Monterrey's coach said on Thursday the wages on offer at European clubs meant it was difficult for teams from other regions to win the Club World Cup after the Mexicans' semi-final loss to Chelsea.
Monterrey were bidding to become the first CONCACAF champions to reach the final of the intercontinental tournament but they were outclassed and outfought 3-1 by a Chelsea team compiled of multi-million-pound stars.
Victor Vucetich said the reason that the last five Club World Cup winners had come from Europe was because of a massive gulf in wages between teams there and sides from South, Central and North America.
"The talent is very close but European football is the best level in the world and also the players there are getting paid a lot," Vucetich said.

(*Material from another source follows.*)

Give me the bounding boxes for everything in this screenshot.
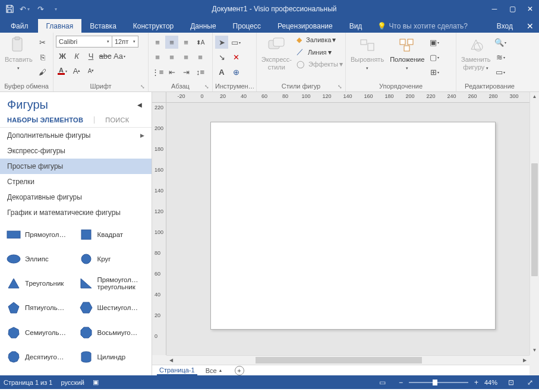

"That's why they get great players in terms of physical and mental strength and techniques.
"Clubs such as Chelsea, Manchester United, Barcelona, they have lineups of great players from all over the world. That's the difference between their teams and the rest of the world."
Vucetich added that the way for teams from the Americas to attract the world's best players was by improving the standard of the game in their domestic leagues.

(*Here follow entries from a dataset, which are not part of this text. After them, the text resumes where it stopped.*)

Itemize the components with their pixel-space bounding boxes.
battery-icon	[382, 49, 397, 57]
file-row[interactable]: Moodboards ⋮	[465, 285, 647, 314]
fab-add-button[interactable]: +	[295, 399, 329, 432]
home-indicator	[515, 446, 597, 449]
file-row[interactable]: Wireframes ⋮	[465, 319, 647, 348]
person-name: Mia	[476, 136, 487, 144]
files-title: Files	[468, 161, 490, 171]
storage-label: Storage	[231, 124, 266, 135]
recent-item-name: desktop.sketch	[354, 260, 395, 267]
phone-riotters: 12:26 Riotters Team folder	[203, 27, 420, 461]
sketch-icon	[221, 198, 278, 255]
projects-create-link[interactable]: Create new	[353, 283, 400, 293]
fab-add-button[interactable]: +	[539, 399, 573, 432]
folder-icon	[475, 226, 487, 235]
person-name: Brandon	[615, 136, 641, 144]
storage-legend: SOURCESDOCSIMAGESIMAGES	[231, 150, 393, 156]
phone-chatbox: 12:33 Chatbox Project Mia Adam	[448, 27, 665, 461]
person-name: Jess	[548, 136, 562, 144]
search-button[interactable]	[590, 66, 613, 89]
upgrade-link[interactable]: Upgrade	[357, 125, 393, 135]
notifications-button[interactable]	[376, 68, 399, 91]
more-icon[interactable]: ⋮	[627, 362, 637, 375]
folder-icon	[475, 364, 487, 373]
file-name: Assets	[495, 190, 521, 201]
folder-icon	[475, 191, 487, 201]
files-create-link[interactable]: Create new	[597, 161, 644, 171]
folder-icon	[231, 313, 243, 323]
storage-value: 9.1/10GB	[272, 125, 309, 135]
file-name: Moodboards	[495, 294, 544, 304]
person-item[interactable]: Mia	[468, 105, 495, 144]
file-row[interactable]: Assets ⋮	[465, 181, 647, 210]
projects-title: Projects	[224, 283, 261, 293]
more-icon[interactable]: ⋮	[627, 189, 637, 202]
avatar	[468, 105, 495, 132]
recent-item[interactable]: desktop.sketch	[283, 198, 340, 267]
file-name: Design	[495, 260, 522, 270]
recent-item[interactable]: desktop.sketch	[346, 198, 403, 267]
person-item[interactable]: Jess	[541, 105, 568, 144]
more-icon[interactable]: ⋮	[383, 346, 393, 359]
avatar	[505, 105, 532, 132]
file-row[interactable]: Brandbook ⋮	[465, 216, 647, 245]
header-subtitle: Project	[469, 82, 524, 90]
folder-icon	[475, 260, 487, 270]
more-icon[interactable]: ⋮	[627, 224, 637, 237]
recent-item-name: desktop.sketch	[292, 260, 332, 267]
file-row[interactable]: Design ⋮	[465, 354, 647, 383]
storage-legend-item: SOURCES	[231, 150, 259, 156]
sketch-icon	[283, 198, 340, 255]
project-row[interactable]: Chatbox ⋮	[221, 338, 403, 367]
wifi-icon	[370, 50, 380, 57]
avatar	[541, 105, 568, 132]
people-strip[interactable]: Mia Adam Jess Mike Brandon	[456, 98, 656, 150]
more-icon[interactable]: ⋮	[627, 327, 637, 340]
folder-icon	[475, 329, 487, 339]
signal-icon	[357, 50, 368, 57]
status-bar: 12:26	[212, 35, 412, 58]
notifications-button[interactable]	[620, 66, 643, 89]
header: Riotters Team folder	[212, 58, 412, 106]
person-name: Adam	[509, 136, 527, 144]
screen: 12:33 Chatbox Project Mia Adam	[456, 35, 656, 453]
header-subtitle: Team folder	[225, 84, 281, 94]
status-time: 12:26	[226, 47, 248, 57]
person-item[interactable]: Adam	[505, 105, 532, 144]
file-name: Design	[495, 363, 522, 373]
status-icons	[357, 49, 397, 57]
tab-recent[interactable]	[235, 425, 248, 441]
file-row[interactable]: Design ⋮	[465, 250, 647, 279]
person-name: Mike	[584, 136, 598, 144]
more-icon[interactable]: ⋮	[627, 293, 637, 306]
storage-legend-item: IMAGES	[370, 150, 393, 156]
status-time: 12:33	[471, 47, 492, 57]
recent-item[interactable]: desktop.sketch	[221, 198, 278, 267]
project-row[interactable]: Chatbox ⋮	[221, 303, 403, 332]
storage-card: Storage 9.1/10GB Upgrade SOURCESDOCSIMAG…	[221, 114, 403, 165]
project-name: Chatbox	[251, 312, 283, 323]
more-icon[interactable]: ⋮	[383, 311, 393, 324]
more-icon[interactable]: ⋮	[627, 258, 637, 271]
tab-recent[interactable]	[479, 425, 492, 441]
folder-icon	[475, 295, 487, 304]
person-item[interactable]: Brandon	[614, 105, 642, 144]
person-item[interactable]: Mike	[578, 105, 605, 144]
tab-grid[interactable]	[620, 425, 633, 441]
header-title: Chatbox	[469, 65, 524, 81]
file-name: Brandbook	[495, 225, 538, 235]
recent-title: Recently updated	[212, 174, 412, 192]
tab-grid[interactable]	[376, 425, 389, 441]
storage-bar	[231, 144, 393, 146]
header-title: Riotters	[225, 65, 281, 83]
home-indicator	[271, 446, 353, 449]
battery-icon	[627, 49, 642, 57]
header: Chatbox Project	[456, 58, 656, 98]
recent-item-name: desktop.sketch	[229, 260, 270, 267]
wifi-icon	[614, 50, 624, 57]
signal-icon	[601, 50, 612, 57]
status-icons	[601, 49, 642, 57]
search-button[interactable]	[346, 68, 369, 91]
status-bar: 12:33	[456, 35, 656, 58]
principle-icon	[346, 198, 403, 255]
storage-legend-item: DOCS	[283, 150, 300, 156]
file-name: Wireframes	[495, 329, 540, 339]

"South American and North American football can improve a lot," he said.
"By improving I think we can also attract great players and that's the way we can eliminate the differences between the continents."

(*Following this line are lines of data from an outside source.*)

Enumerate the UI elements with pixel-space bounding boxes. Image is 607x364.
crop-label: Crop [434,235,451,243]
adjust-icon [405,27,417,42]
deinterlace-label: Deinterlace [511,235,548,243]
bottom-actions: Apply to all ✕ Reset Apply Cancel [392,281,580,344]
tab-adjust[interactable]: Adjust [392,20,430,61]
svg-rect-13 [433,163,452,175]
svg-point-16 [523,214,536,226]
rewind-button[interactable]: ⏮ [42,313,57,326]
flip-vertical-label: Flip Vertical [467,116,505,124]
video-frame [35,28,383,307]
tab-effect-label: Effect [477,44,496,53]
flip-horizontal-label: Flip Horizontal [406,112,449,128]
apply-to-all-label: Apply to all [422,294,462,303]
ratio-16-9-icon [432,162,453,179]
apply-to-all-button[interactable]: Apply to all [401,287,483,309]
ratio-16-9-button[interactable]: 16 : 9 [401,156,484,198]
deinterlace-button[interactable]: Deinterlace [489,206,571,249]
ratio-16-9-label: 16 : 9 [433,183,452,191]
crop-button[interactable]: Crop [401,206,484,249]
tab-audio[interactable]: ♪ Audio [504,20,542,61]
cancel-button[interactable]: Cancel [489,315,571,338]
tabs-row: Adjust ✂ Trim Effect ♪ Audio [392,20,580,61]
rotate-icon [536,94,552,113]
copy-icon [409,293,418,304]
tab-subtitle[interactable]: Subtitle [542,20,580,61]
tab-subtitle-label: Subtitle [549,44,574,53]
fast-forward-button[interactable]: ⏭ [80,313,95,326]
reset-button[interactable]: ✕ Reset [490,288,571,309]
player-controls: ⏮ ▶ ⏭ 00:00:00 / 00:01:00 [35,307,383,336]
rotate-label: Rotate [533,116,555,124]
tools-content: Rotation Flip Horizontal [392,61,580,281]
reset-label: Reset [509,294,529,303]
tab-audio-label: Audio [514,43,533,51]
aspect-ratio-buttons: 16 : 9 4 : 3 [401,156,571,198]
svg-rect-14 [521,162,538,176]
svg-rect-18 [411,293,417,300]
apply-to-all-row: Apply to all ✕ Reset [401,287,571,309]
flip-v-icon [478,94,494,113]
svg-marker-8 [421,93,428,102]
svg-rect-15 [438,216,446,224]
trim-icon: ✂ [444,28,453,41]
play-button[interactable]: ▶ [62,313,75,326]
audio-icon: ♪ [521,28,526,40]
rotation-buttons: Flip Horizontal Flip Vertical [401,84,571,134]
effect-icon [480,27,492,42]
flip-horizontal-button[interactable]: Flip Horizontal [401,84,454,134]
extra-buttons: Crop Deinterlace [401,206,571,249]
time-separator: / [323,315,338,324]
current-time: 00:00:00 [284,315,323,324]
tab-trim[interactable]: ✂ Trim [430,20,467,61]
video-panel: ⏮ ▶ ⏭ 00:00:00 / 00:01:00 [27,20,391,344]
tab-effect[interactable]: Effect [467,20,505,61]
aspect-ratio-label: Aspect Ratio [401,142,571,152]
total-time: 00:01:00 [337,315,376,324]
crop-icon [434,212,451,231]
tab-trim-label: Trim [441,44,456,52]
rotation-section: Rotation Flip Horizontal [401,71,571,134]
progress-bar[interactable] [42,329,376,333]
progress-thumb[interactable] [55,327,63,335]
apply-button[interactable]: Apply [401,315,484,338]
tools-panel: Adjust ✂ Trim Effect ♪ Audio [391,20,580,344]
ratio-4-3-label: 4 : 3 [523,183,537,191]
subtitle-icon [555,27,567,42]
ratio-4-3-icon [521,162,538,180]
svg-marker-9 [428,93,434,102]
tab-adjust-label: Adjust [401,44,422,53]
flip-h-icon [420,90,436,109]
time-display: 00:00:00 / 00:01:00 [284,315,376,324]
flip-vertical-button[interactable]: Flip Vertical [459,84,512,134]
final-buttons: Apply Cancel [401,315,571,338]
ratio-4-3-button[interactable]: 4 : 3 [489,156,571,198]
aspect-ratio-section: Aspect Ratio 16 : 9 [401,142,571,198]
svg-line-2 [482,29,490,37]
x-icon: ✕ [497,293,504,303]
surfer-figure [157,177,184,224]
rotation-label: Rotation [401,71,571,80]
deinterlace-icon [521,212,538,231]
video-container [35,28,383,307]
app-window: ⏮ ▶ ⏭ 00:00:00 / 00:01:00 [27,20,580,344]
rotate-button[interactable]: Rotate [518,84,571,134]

Monterrey will play Egypt's Al Ahly in a third place playoff on Sunday before Chelsea take on South American champions Corinthians in the final.
Barcelona have won two of the last five Club World Cups, with Manchester United, Inter Milan and AC Milan being the other three. The last time a South American team won was in 2006 when Internacional triumphed.
No side from outside Europe or South America has ever won the premier club event.